[Stored entries]
--------------------------------
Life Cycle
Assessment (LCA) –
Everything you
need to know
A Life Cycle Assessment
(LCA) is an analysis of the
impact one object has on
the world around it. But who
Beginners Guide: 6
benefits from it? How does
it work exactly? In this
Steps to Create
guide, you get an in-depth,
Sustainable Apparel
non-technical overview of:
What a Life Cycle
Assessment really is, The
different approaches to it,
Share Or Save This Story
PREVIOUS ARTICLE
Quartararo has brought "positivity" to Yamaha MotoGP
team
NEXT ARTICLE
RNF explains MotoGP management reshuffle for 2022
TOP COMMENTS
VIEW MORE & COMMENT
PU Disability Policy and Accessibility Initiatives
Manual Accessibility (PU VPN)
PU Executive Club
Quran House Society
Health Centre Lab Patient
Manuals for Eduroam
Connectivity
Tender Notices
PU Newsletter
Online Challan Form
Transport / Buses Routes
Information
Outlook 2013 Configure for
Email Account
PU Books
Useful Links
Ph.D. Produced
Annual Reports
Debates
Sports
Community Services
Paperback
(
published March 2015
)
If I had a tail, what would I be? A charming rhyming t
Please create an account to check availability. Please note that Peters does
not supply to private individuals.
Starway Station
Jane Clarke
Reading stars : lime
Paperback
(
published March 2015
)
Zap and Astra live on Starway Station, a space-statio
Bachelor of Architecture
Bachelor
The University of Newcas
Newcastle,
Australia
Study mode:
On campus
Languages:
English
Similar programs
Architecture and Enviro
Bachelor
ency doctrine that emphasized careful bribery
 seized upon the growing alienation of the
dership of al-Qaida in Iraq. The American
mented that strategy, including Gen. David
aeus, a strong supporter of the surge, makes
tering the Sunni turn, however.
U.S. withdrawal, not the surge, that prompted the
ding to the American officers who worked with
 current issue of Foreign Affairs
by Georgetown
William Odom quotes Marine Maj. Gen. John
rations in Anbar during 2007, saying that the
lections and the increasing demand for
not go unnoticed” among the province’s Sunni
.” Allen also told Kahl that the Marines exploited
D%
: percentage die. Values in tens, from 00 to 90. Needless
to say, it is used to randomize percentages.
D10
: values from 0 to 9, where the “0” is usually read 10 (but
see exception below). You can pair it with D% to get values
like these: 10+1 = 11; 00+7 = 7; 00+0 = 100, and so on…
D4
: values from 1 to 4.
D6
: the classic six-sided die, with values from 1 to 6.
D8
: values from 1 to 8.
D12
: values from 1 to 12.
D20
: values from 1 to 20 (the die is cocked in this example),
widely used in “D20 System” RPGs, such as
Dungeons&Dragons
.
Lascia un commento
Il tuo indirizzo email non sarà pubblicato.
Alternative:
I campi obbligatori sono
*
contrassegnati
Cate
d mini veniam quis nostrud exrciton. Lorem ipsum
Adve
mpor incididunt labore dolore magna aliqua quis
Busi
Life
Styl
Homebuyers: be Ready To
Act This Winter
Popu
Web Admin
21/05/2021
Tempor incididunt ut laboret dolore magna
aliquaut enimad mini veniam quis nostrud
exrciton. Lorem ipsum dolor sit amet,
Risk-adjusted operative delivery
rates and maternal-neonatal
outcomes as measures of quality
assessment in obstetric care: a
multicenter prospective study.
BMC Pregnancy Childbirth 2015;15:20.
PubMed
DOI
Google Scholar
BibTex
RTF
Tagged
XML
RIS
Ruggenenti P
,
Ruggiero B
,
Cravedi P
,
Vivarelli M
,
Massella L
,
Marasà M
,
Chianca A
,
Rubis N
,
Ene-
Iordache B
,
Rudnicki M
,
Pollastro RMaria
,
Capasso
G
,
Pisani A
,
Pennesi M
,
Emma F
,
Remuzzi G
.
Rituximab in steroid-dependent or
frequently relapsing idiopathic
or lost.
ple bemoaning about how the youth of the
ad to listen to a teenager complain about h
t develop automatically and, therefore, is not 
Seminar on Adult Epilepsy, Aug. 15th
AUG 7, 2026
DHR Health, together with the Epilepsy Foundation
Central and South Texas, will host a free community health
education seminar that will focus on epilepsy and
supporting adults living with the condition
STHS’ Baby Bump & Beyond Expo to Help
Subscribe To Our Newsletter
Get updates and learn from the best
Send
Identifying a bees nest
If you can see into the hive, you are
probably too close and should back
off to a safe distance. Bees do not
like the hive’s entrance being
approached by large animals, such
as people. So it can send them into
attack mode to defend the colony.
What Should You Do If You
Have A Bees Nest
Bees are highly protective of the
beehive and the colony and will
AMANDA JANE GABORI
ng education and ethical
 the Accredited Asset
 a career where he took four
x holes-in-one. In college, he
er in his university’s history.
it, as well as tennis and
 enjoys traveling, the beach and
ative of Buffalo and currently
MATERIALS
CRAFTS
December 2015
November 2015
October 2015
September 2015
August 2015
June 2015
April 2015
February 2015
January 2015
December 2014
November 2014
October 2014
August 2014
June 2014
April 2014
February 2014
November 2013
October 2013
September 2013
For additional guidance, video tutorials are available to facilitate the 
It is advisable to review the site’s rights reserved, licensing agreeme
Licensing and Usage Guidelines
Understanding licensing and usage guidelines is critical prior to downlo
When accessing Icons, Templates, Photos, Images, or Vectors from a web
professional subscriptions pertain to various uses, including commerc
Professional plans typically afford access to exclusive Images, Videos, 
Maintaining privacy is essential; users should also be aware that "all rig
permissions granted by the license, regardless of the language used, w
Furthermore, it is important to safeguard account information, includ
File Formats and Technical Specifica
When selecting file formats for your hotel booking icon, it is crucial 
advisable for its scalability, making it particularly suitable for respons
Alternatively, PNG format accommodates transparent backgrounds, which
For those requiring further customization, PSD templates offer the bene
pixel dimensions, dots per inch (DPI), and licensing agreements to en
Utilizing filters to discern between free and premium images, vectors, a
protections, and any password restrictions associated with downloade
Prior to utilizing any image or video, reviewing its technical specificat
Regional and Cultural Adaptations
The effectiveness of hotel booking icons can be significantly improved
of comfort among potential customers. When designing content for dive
--------------------------------
[EXERCISE GOAL] The expected result is every record above, duplicated exactly.

[ANSWER]
Life Cycle
Assessment (LCA) –
Everything you
need to know
A Life Cycle Assessment
(LCA) is an analysis of the
impact one object has on
the world around it. But who
Beginners Guide: 6
benefits from it? How does
it work exactly? In this
Steps to Create
guide, you get an in-depth,
Sustainable Apparel
non-technical overview of:
What a Life Cycle
Assessment really is, The
different approaches to it,
Share Or Save This Story
PREVIOUS ARTICLE
Quartararo has brought "positivity" to Yamaha MotoGP
team
NEXT ARTICLE
RNF explains MotoGP management reshuffle for 2022
TOP COMMENTS
VIEW MORE & COMMENT
PU Disability Policy and Accessibility Initiatives
Manual Accessibility (PU VPN)
PU Executive Club
Quran House Society
Health Centre Lab Patient
Manuals for Eduroam
Connectivity
Tender Notices
PU Newsletter
Online Challan Form
Transport / Buses Routes
Information
Outlook 2013 Configure for
Email Account
PU Books
Useful Links
Ph.D. Produced
Annual Reports
Debates
Sports
Community Services
Paperback
(
published March 2015
)
If I had a tail, what would I be? A charming rhyming t
Please create an account to check availability. Please note that Peters does
not supply to private individuals.
Starway Station
Jane Clarke
Reading stars : lime
Paperback
(
published March 2015
)
Zap and Astra live on Starway Station, a space-statio
Bachelor of Architecture
Bachelor
The University of Newcas
Newcastle,
Australia
Study mode:
On campus
Languages:
English
Similar programs
Architecture and Enviro
Bachelor
ency doctrine that emphasized careful bribery
 seized upon the growing alienation of the
dership of al-Qaida in Iraq. The American
mented that strategy, including Gen. David
aeus, a strong supporter of the surge, makes
tering the Sunni turn, however.
U.S. withdrawal, not the surge, that prompted the
ding to the American officers who worked with
 current issue of Foreign Affairs
by Georgetown
William Odom quotes Marine Maj. Gen. John
rations in Anbar during 2007, saying that the
lections and the increasing demand for
not go unnoticed” among the province’s Sunni
.” Allen also told Kahl that the Marines exploited
D%
: percentage die. Values in tens, from 00 to 90. Needless
to say, it is used to randomize percentages.
D10
: values from 0 to 9, where the “0” is usually read 10 (but
see exception below). You can pair it with D% to get values
like these: 10+1 = 11; 00+7 = 7; 00+0 = 100, and so on…
D4
: values from 1 to 4.
D6
: the classic six-sided die, with values from 1 to 6.
D8
: values from 1 to 8.
D12
: values from 1 to 12.
D20
: values from 1 to 20 (the die is cocked in this example),
widely used in “D20 System” RPGs, such as
Dungeons&Dragons
.
Lascia un commento
Il tuo indirizzo email non sarà pubblicato.
Alternative:
I campi obbligatori sono
*
contrassegnati
Cate
d mini veniam quis nostrud exrciton. Lorem ipsum
Adve
mpor incididunt labore dolore magna aliqua quis
Busi
Life
Styl
Homebuyers: be Ready To
Act This Winter
Popu
Web Admin
21/05/2021
Tempor incididunt ut laboret dolore magna
aliquaut enimad mini veniam quis nostrud
exrciton. Lorem ipsum dolor sit amet,
Risk-adjusted operative delivery
rates and maternal-neonatal
outcomes as measures of quality
assessment in obstetric care: a
multicenter prospective study.
BMC Pregnancy Childbirth 2015;15:20.
PubMed
DOI
Google Scholar
BibTex
RTF
Tagged
XML
RIS
Ruggenenti P
,
Ruggiero B
,
Cravedi P
,
Vivarelli M
,
Massella L
,
Marasà M
,
Chianca A
,
Rubis N
,
Ene-
Iordache B
,
Rudnicki M
,
Pollastro RMaria
,
Capasso
G
,
Pisani A
,
Pennesi M
,
Emma F
,
Remuzzi G
.
Rituximab in steroid-dependent or
frequently relapsing idiopathic
or lost.
ple bemoaning about how the youth of the
ad to listen to a teenager complain about h
t develop automatically and, therefore, is not 
Seminar on Adult Epilepsy, Aug. 15th
AUG 7, 2026
DHR Health, together with the Epilepsy Foundation
Central and South Texas, will host a free community health
education seminar that will focus on epilepsy and
supporting adults living with the condition
STHS’ Baby Bump & Beyond Expo to Help
Subscribe To Our Newsletter
Get updates and learn from the best
Send
Identifying a bees nest
If you can see into the hive, you are
probably too close and should back
off to a safe distance. Bees do not
like the hive’s entrance being
approached by large animals, such
as people. So it can send them into
attack mode to defend the colony.
What Should You Do If You
Have A Bees Nest
Bees are highly protective of the
beehive and the colony and will
AMANDA JANE GABORI
ng education and ethical
 the Accredited Asset
 a career where he took four
x holes-in-one. In college, he
er in his university’s history.
it, as well as tennis and
 enjoys traveling, the beach and
ative of Buffalo and currently
MATERIALS
CRAFTS
December 2015
November 2015
October 2015
September 2015
August 2015
June 2015
April 2015
February 2015
January 2015
December 2014
November 2014
October 2014
August 2014
June 2014
April 2014
February 2014
November 2013
October 2013
September 2013
For additional guidance, video tutorials are available to facilitate the 
It is advisable to review the site’s rights reserved, licensing agreeme
Licensing and Usage Guidelines
Understanding licensing and usage guidelines is critical prior to downlo
When accessing Icons, Templates, Photos, Images, or Vectors from a web
professional subscriptions pertain to various uses, including commerc
Professional plans typically afford access to exclusive Images, Videos, 
Maintaining privacy is essential; users should also be aware that "all rig
permissions granted by the license, regardless of the language used, w
Furthermore, it is important to safeguard account information, includ
File Formats and Technical Specifica
When selecting file formats for your hotel booking icon, it is crucial 
advisable for its scalability, making it particularly suitable for respons
Alternatively, PNG format accommodates transparent backgrounds, which
For those requiring further customization, PSD templates offer the bene
pixel dimensions, dots per inch (DPI), and licensing agreements to en
Utilizing filters to discern between free and premium images, vectors, a
protections, and any password restrictions associated with downloade
Prior to utilizing any image or video, reviewing its technical specificat
Regional and Cultural Adaptations
The effectiveness of hotel booking icons can be significantly improved
of comfort among potential customers. When designing content for dive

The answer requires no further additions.